For contractors, the roadmap lists practical actions for cutting carbon emissions that could be taken immediately.

IGBC Roadmap:  Eight immediate Actions contractors can take to cut carbon emissions

Contractors should have a strategy in place to ensure that all site personnel, including subcontractors, are upskilled in low-energy construction. By the end of 2025, all site personnel should be upskilled, and this should be a pre-condition for subcontractors. Thankfully, there is a large and growing ecosystem of training available for construction personnel, from the NZEB Centres of Excellence (www.thisisfet.ie/nzeb/) to the huge amount of practical and on-site training delivered by building product suppliers to academic courses on topics such as low-energy design, renovation and project management at further and higher education institutes.

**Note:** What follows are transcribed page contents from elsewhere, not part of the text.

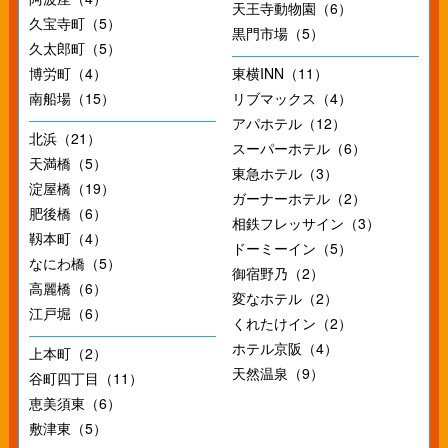
天王寺動物園（6）
久宝寺町（5）
黒門市場（5）
久太郎町（5）
博労町（4）
東横INN（11）
南船場（15）
リブマックス（4）
アパホテル（12）
北浜（21）
スーパーホテル（6）
天満橋（5）
東急ホテル（3）
淀屋橋（19）
ガーナーホテル（2）
肥後橋（6）
相鉄フレッサイン（3）
靱本町（4）
ドーミーイン（5）
なにわ橋（5）
御宿野乃（2）
高麗橋（6）
変なホテル（2）
江戸堀（6）
くれたけイン（2）
ホテル京阪（4）
上本町（2）
天然温泉（9）
谷町四丁目（11）
恵美須東（6）
敷津東（5）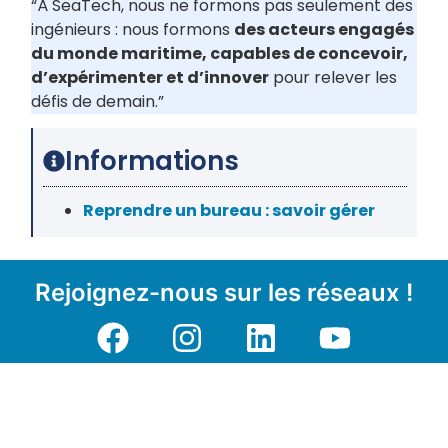
“À SeaTech, nous ne formons pas seulement des
ingénieurs : nous formons
des acteurs engagés
du monde maritime, capables de concevoir,
d’expérimenter et d’innover
pour relever les
défis de demain.”
Informations
Reprendre un bureau : savoir gérer
Rejoignez-nous sur les réseaux !
>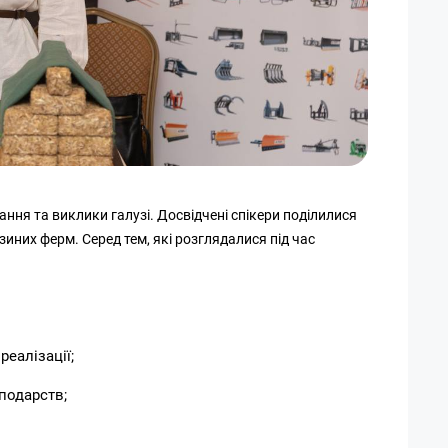
ня та виклики галузі. Досвідчені спікери поділилися
них ферм. Серед тем, які розглядалися під час
реалізації;
подарств;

  1. Be aware of whole life carbon (WLC), the EN 15978 standard for measuring WLC in buildings, and to meet or exceed WLC targets set by clients. WLC is the sum of operational and embodied carbon. The IGBC’s short, online ‘Embodied Carbon 101’ course provides a great primer on WLC and its measurement. See learn.igbc.ie
  2. Engage proactively with the design team and subcontractors to propose optimisations of construction and lower carbon options. Collaborate early to eliminate unnecessary use of materials and make more efficient use of built space. The IGBC will organise workshops this autumn to encourage collaboration to cut carbon emissions on building projects. Keep an eye on the IGBC website for more details.
  3. Engage with subcontractors and design teams to drive the adoption of low-carbon MMC. By 2030, all contractors will be delivering low-carbon MMC at scale. Site-based building methods still dominate in Ireland, but MMC – which is encouraged in both the Climate Action Plan and Housing for All strategy – can reduce construction waste by up to 90%, facilitate the use of lower carbon materials, and provide a more controlled environment for the manufacture of highly energy efficient building components.
  4. Drive demand for Environmental Product Declarations (EPDs) by requiring that increasing percentages of products used in new projects have them. A growing number of construction products come with EPDs, which are a standardised way of providing information about the environmental impact of a product, including its global warming potential. By specifying materials with EPDs, you encourage manufacturers to be transparent about their carbon footprint, and to work to reduce it. See www.epidireland.org to learn more.
  5. Start to measure the carbon footprint of the construction process, share this data and plan to reduce this from 2025. The building life cycle stage A5, which covers the construction process itself, is one for which little good quality data is available. It’s critical that we start to gather this data in order to better understand and limit these emissions. The new Energy Performance of Buildings Directive will require the measurement and disclosure of WLC on larger buildings from 2028.
  6. Develop a roadmap to transition to fossil-fuel-free construction sites by 2035. In September 2019, the world’s first modern zero-emission construction site broke ground in Oslo. The project redesigned two city streets and used electric and battery-operated excavators and wheel loaders. The city is now aiming for all construction sites to have zero emissions by 2030.
  7. By 2025, contractors should have ensured the minimisation of waste on site, collaborating with suppliers on take-back schemes and circular business models, and by 2030 be achieving 95% waste diversion from landfill and incineration. Early planning can dramatically reduce waste from site, while digital tools like Smartwaste and the Construction Waste Portal can also help contractors with this critical goal.
IGBC wants your feedback on the actions you have taken to date

The IGBC would love to hear from contractors about the actions you are taking to reduce WLC and your feedback on our roadmap. We’re also asking contractors to join 167 other industry leaders who have endorsed our roadmap at www.igbc.ie/building-a-zero-carbonireland/.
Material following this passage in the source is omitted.